When we consider addiction, we have to ask “what is this doing for the addict?”
In the case of heroin it’s simple: straight to the opioid receptors, short lived bliss. If we consider hurrying (because of lateness) an addiction, it’s harder to unpack, but I think adrenaline is right. For myself it is a cocktail of thoughts and subsequent emotions which make it harder to identify the adrenaline. There’s self-directed shame and frustration, a feeling of doom at never being able to change, but more pointedly, there’s fear. Fear of what my friend is going to say, how they’re going to think of me, and how they’re going to behave towards me going forward. There’s the physical- I’m running for the train now, my heart is beating. Even before the run to the train, there’s the rushing around the house, losing my phone, finding my phone, losing it again, dropping to the floor to fumble under the bed for the phone a second time. Forgetting the keys and running back for the keys- did I turn off the oven? More fear. I should market it and make it an exercise trend. Fear and physically hurrying result in both adrenaline and endorphins. Even though the intellectual experience is terrible- no one wants to be running from the lion, the physical effect is somehow ultimately enjoyable.

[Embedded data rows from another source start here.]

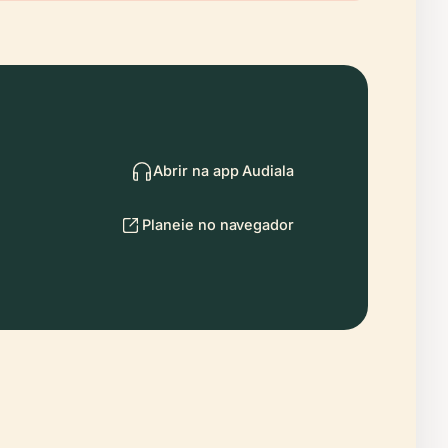
Abrir na app Audiala
Planeie no navegador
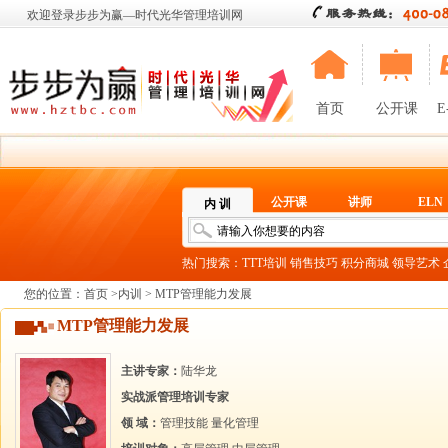
欢迎登录步步为赢—时代光华管理培训网
首页
公开课
E
公开课
讲师
ELN
内 训
热门搜索：
TTT培训
销售技巧
积分商城
领导艺术
您的位置：
首页
>
内训
> MTP管理能力发展
MTP管理能力发展
主讲专家：
陆华龙
实战派管理培训专家
领 域：
管理技能
量化管理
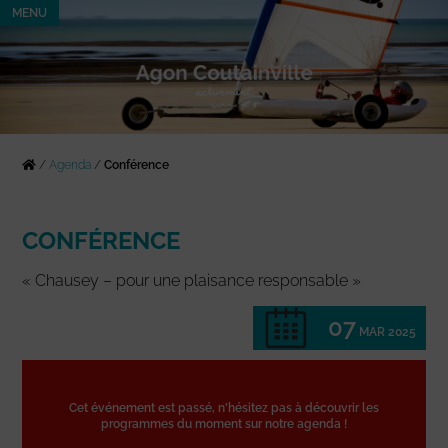
MENU
/
Agenda
/
Conférence
CONFÉRENCE
« Chausey – pour une plaisance responsable »
07
MAR 2025
Cet événement est passé, n'hésitez pas à découvrir les
programmes du moment sur notre agenda !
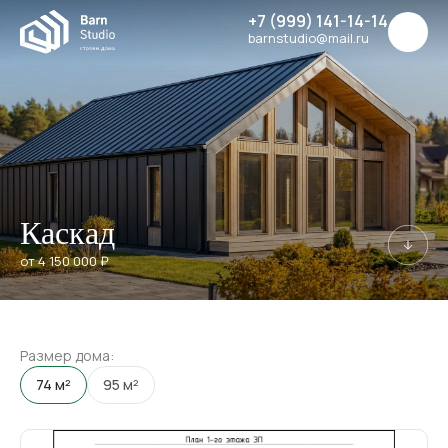
+7 (999) 141-14-14
barnstudio@mail.ru
Каскад
от 4 150 000 ₽
Размер дома:
74 м²
95 м²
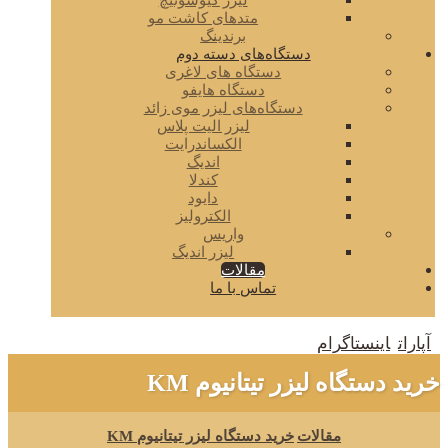
لیزر کیوسوئیچ
متدهای کاشت مو
برندینگ
دستگاه‌های دسته دوم
دستگاه های لاغری
دستگاه هایفو
دستگاه‌های لیزر موی زائد
لیزر الیت پلاس
الکساندرایت
اندیگ
کندلا
دایود
الکترولیز
واریس
لیزر اندیگ
مقالات
تماس با ما
آپارات
اینستاگرام
خرید دستگاه لیزر تیتانیوم KM
مقالات
خرید دستگاه لیزر تیتانیوم KM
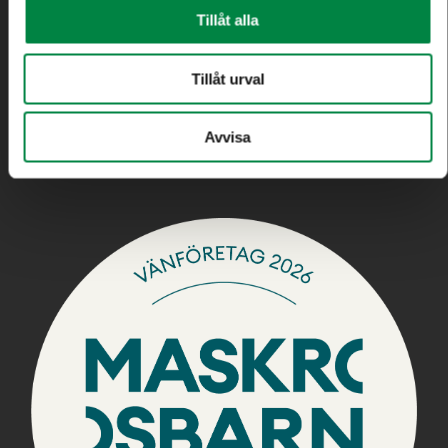
E-post:
kundtjanst@eksjoenergi.se
Tillåt alla
För avvikande öppettider, se avsnittet ”Aktuellt”
Tillåt urval
Felanmälan
Avvisa
Telefon:
0381-19 20 99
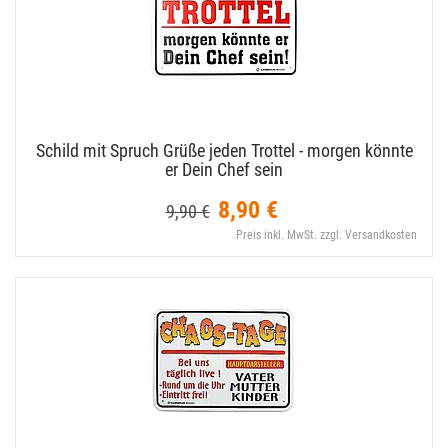
Schild mit Spruch Grüße jeden Trottel - morgen könnte
er Dein Chef sein
8,90 €
9,90 €
Preis inkl. MwSt. zzgl. Versandkosten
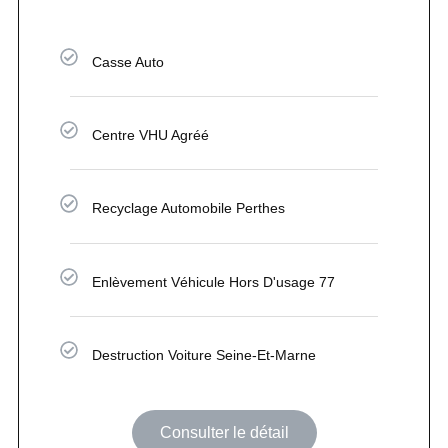
Casse Auto
Centre VHU Agréé
Recyclage Automobile Perthes
Enlèvement Véhicule Hors D'usage 77
Destruction Voiture Seine-Et-Marne
Consulter le détail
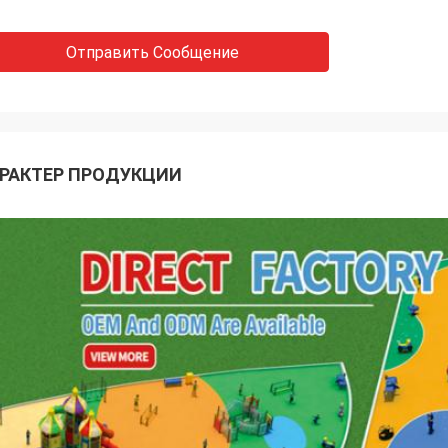
Отправить Сообщение
РАКТЕР ПРОДУКЦИИ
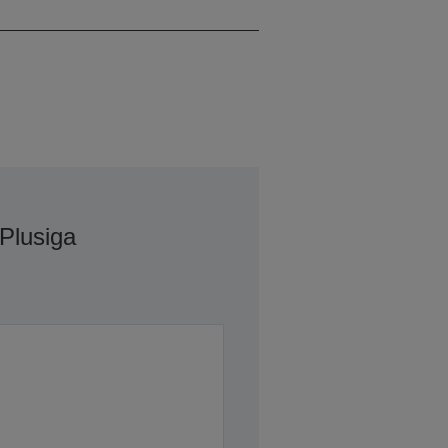
Black
Plusiga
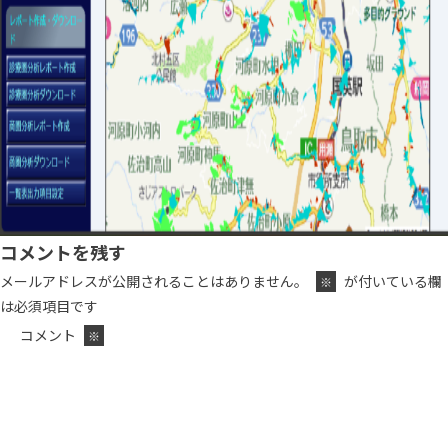
コメントを残す
メールアドレスが公開されることはありません。
が付いている欄
※
は必須項目です
コメント
※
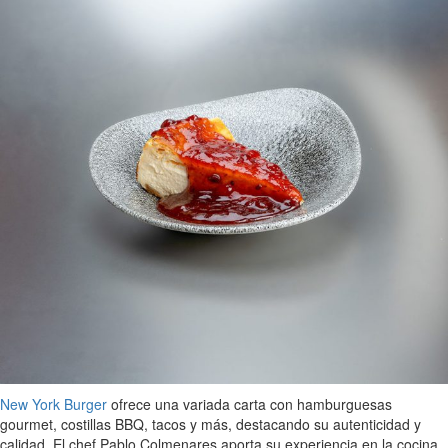
New York Burger
ofrece una variada carta con hamburguesas
gourmet, costillas BBQ, tacos y más, destacando su autenticidad y
calidad. El chef Pablo Colmenares aporta su experiencia en la cocina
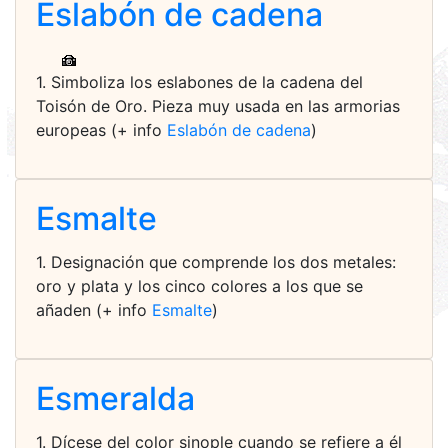
Eslabón de cadena
1. Simboliza los eslabones de la cadena del
Toisón de Oro. Pieza muy usada en las armorias
europeas (+ info
Eslabón de cadena
)
Esmalte
1. Designación que comprende los dos metales:
oro y plata y los cinco colores a los que se
añaden (+ info
Esmalte
)
Esmeralda
1. Dícese del color sinople cuando se refiere a él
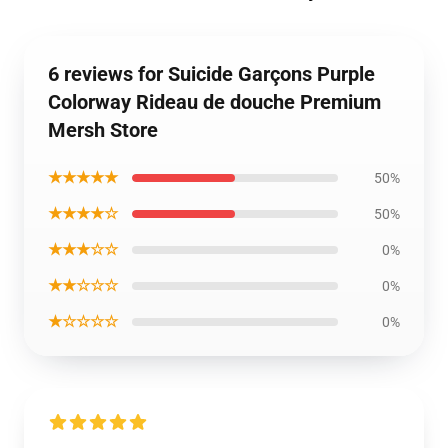
6 reviews for Suicide Garçons Purple
Colorway Rideau de douche Premium
Mersh Store
★★★★★
50%
★★★★☆
50%
★★★☆☆
0%
★★☆☆☆
0%
★☆☆☆☆
0%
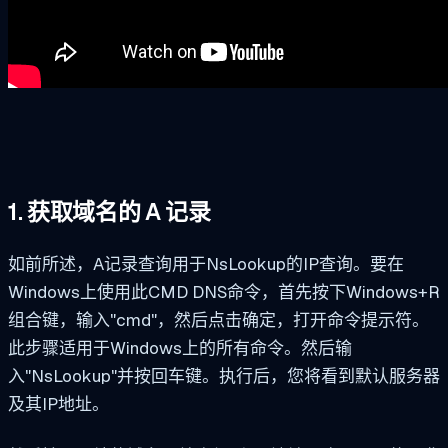
1. 获取域名的 A 记录
如前所述，A记录查询用于NsLookup的IP查询。要在
Windows上使用此CMD DNS命令，首先按下Windows+R
组合键，输入"cmd"，然后点击确定，打开命令提示符。
此步骤适用于Windows上的所有命令。然后输
入"NsLookup"并按回车键。执行后，您将看到默认服务器
及其IP地址。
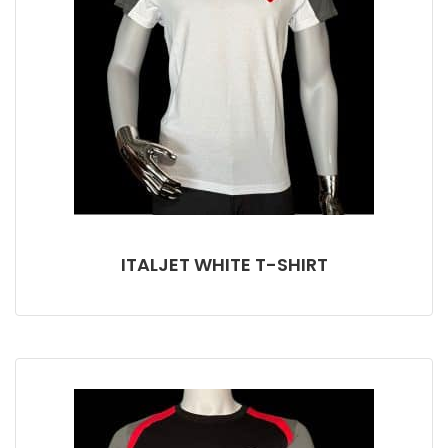
ITALJET WHITE T-SHIRT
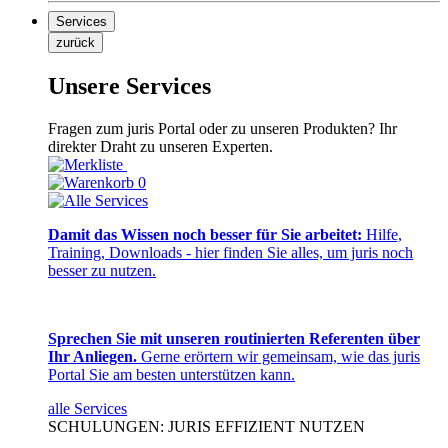
Services
zurück
Unsere Services
Fragen zum juris Portal oder zu unseren Produkten? Ihr
direkter Draht zu unseren Experten.
0
Damit das Wissen noch besser für Sie arbeitet:
Hilfe,
Training, Downloads - hier finden Sie alles, um juris noch
besser zu nutzen.
Sprechen Sie mit unseren routinierten Referenten über
Ihr Anliegen.
Gerne erörtern wir gemeinsam, wie das juris
Portal Sie am besten unterstützen kann.
alle Services
SCHULUNGEN: JURIS EFFIZIENT NUTZEN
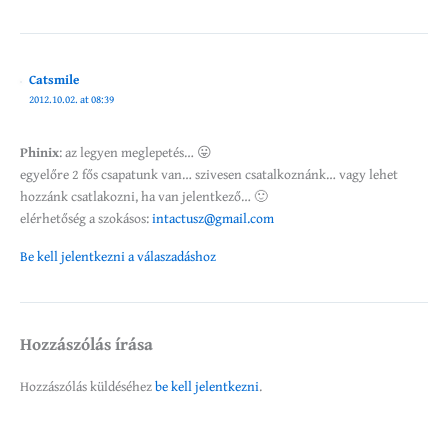
Catsmile
2012.10.02. at 08:39
Phinix
: az legyen meglepetés… 😛
egyelőre 2 fős csapatunk van… szivesen csatalkoznánk… vagy lehet
hozzánk csatlakozni, ha van jelentkező… 🙂
elérhetőség a szokásos:
intactusz@gmail.com
Be kell jelentkezni a válaszadáshoz
Hozzászólás írása
Hozzászólás küldéséhez
be kell jelentkezni
.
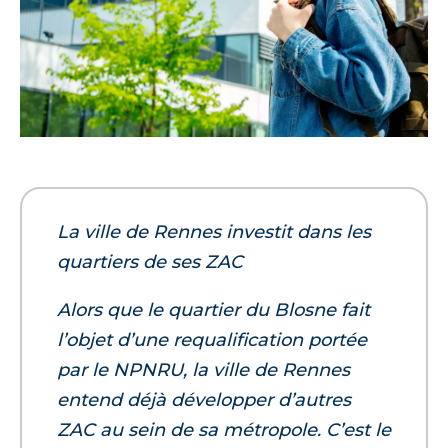
La ville de Rennes investit dans les
quartiers de ses ZAC
Alors que le quartier du Blosne fait
l’objet d’une requalification portée
par le NPNRU, la ville de Rennes
entend déjà développer d’autres
ZAC au sein de sa métropole. C’est le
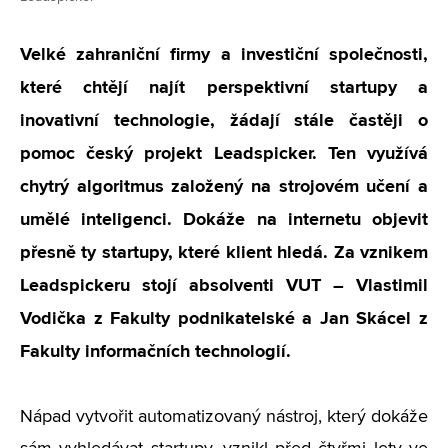
Velké zahraniční firmy a investiční společnosti,
které chtějí najít perspektivní startupy a
inovativní technologie, žádají stále častěji o
pomoc český projekt Leadspicker. Ten využívá
chytrý algoritmus založený na strojovém učení a
umělé inteligenci. Dokáže na internetu objevit
přesně ty startupy, které klient hledá. Za vznikem
Leadspickeru stojí absolventi VUT – Vlastimil
Vodička z Fakulty podnikatelské a Jan Skácel z
Fakulty informačních technologií.
Nápad vytvořit automatizovaný nástroj, který dokáže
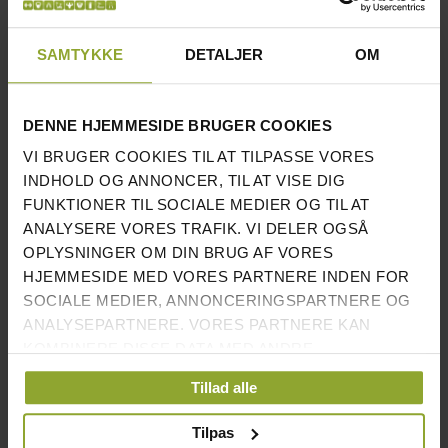
helkropsøvelser.
SAMTYKKE
DETALJER
OM
Med en lidt større diameter end medicinbolde og med
en blødere overflade egner den sig godt til forskellige
kastøvelser mellem personer.
DENNE HJEMMESIDE BRUGER COOKIES
VI BRUGER COOKIES TIL AT TILPASSE VORES
Obs: Wallballs skal ikke bruges som slamballs. De skal
INDHOLD OG ANNONCER, TIL AT VISE DIG
ikke smides i jorden.
FUNKTIONER TIL SOCIALE MEDIER OG TIL AT
ANALYSERE VORES TRAFIK. VI DELER OGSÅ
OPLYSNINGER OM DIN BRUG AF VORES
Du finder alle vores forskellige modeller af
gymbolde
HJEMMESIDE MED VORES PARTNERE INDEN FOR
her!
SOCIALE MEDIER, ANNONCERINGSPARTNERE OG
ANALYSEPARTNERE. VORES PARTNERE KAN
KOMBINERE DISSE DATA MED ANDRE
VI FANDT ANDRE PRODUKTER DU MÅSKE KAN LIDE!
OPLYSNINGER, DU HAR GIVET DEM, ELLER SOM DE
Tillad alle
HAR INDSAMLET FRA DIN BRUG AF DERES
TJENESTER.
Tilpas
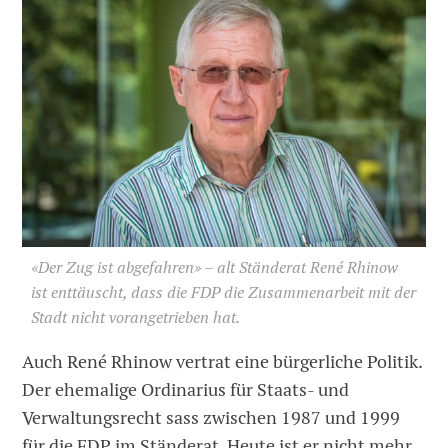
«Der Zug ist abgefahren» – alt Ständerat René Rhinow
ist enttäuscht, dass die FDP die Zusammenarbeit mit der
Stadt nicht vorangetrieben hat.
Auch René Rhinow vertrat eine bürgerliche Politik.
Der ehemalige Ordinarius für Staats- und
Verwaltungsrecht sass zwischen 1987 und 1999
für die FDP im Ständerat. Heute ist er nicht mehr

ADHD brains are motivated by their search for optimal stimulation. It follows that this little high from lateness could be something I subconsciously look for.
Don’t be jealous, but my ADHD also pairs nicely with depression, as it often does, so this “high” is particularly craved. Combine that with my blindness to the passage of time and it seems to me to be a pretty satisfying reason for my chronic lateness.
So now that we know that I’m broken, I’m off the hook? Everyone else should be more understanding of ME, right?!
No. What happend is that RuPaul, out of great concern for me specifically, staged a cozy little intervention for two, in which I was not allowed to ask questions. It’s up to me now to admit I have a problem (I do), then definitely make some amends, and see about this idea of “consciously choosing to give up that rush”. It may not be enough to immediately end such a persisting behavior, but as it is one of the habits that most consistently inconveniences and harms loved ones, as well as my own professional life, I am motivated to try.
In this case, before “admitting”, Step 0 is understanding the problem. So thanks RuPaul for helping me do just that, and if we ever meet I hope to be sixteen minutes early.